- [Available data]
[Start of Attachment]

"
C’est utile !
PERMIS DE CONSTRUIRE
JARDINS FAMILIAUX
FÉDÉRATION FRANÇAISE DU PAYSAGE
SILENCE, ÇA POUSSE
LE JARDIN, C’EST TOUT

[End of Attachment]
[Start of Attachment]

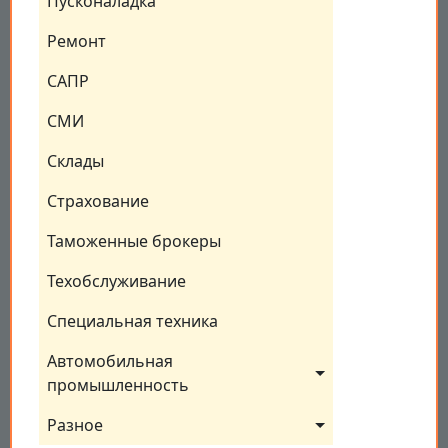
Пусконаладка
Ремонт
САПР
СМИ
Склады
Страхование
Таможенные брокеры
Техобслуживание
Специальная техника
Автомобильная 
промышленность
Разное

[End of Attachment]

- [Your objective]
The entries above hold the needed span. Transcribe exactly the lines from the one with "C’est utile !" to the one with "LE JARDIN, C’EST TOUT", both included.

- [Output for this task]
C’est utile !
PERMIS DE CONSTRUIRE
JARDINS FAMILIAUX
FÉDÉRATION FRANÇAISE DU PAYSAGE
SILENCE, ÇA POUSSE
LE JARDIN, C’EST TOUT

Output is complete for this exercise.